The program, valued in the range of ₹66,000–70,000 crore after successive rounds of price rationalisation, is poised to become one of the largest conventional submarine contracts globally and the single most expensive underwater capability project undertaken by India.

Conceived as the follow‑on to the original Project 75 Scorpene line, P‑75(I) is intended to deliver six next‑generation diesel‑electric submarines equipped with Air Independent Propulsion (AIP), advanced stealth shaping and coatings, modern combat management systems and heavyweight torpedoes for both anti‑surface and anti‑submarine warfare missions.

The emphasis on an AIP‑equipped design capable of remaining submerged for up to three weeks marks a qualitative leap over the existing Kalvari‑class, significantly improving survivability and lethality in contested waters of the Indian Ocean Region (IOR).

The industrial structure of the program reflects New Delhi’s effort to balance operational urgency with strategic autonomy under the Strategic Partnership model, in which an Indian shipbuilder partners a selected foreign Original Equipment Manufacturer (OEM) for high‑end technology transfer and in‑country production.

MDL, having acquired substantial experience from the Scorpene line, has emerged as the Indian strategic partner, while TKMS is set to provide the design, AIP package and key technologies for what will effectively be a customised variant of its proven Type‑214/Type‑218 lineage.

Cost negotiations have been protracted and politically sensitive, driven by a steep escalation from the original Acceptance of Necessity figure of around ₹43,000 crore in 2018 to internal assessments that at one stage crossed ₹1.1 lakh crore once taxes and contingencies were loaded.

The Cost Negotiation Committee has since forced a substantial rollback, bringing the projected outlay into the ₹60,000–70,000 crore band and anchoring the official public estimate near ₹66,000 crore, a level the government considers high but strategically justifiable in light of regional naval dynamics.

With the CNC now understood to have closed its work, the focus inside South Block has shifted to financial vetting and inter‑ministerial scrutiny before the proposal is placed before the CCS. Senior officials indicate that the Defence Ministry aims to secure CCS clearance within the current financial year, enabling signature of the main contract by late FY 2025–26 and the release of an initial payment tranche soon thereafter.

This aligns with internal Navy planning that anticipates the first submarine entering service roughly seven years after contract signature, i.e. in the early 2030s, provided there are no slippages in design freeze and production ramp‑up.

Operationally, P‑75(I) is central to closing India’s widening undersea capability gap at a time when both China and Pakistan are adding modern platforms at a faster clip.

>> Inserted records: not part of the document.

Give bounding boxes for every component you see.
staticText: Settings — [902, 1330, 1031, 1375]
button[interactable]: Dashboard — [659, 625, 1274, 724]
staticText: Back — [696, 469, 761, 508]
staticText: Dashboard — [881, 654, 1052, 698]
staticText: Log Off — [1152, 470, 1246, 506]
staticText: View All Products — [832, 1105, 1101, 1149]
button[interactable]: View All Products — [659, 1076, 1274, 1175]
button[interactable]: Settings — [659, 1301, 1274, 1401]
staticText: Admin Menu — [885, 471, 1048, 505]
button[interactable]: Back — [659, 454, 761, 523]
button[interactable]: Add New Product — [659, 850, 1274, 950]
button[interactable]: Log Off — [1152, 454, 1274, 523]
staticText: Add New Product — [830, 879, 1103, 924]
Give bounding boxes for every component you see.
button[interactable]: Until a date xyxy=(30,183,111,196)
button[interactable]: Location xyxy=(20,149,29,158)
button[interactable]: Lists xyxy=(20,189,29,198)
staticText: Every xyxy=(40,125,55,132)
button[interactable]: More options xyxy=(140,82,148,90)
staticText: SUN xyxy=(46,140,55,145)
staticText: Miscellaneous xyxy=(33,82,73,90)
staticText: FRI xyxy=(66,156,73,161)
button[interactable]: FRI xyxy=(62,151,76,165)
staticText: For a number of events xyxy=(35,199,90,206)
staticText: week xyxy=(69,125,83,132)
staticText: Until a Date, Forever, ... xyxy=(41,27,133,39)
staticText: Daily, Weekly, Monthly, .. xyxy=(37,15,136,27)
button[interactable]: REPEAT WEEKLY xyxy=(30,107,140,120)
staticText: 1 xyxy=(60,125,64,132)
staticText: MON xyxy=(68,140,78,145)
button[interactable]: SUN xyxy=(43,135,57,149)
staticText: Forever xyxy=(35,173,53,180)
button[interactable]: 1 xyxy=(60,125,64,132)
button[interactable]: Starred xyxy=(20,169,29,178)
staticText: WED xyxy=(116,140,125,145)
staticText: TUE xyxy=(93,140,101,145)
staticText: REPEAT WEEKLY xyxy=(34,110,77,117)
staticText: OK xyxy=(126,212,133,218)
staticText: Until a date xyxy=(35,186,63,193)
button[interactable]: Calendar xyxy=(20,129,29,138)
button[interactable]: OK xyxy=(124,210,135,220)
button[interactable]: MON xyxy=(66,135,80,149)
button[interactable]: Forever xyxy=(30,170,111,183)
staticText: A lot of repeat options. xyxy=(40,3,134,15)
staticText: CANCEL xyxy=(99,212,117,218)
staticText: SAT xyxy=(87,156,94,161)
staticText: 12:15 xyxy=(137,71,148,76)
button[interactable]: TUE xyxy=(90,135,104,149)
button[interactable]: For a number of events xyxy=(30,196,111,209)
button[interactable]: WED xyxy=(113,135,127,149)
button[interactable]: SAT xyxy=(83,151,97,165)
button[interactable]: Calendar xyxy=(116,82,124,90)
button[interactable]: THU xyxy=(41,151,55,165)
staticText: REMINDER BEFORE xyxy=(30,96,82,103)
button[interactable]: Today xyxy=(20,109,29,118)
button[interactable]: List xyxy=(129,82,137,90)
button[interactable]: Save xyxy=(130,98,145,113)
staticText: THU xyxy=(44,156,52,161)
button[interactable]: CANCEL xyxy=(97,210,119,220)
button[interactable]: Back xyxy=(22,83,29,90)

The Chinese Navy’s expanding presence in the IOR, combined with Pakistan’s induction of Chinese‑origin AIP submarines, has sharpened the urgency of fielding a more survivable conventional fleet that can conduct sea‑denial operations, protect sea lanes and support deterrence in the Arabian Sea and Bay of Bengal.

From an industrial and technological perspective, the program is expected to deepen India’s shipbuilding ecosystem through long‑term workshare for MDL and a host of tier‑II and tier‑III suppliers, while also embedding complex welding, modular construction and systems‑integration skills in the domestic base.

The technology transfer package, especially in relation to fuel‑cell AIP, quieting technologies and integrated platform management systems, is seen as a bridge to future indigenous designs and possible exports under an Indian design leadership model.

Despite the forward movement, residual risks remain. Any last‑minute hardening of positions on liability, intellectual property, indigenous content thresholds or through‑life support terms could stretch timelines beyond the currently anticipated three‑month window for CCS clearance.

Moreover, the Navy’s 30‑year submarine plan is already behind schedule, and further delay in P‑75(I) would compound pressure on legacy platforms that are nearing the end of their safe operational lives and require either life extensions or phased retirement.

Yet, political and strategic signalling suggests that the leadership views P‑75(I) as a flagship modernisation project, comparable in strategic weight to major fighter and air defence acquisitions, and is prepared to absorb the fiscal burden given the deteriorating undersea balance in the wider Indo‑Pacific.

If the CCS does accord approval within the projected three‑month span and the contract is concluded within the 2025–26 fiscal, the Navy would secure a predictable pipeline of advanced submarines stretching into the next decade, buying crucial time for parallel indigenous initiatives such as a follow‑on conventional line and nuclear attack submarine projects.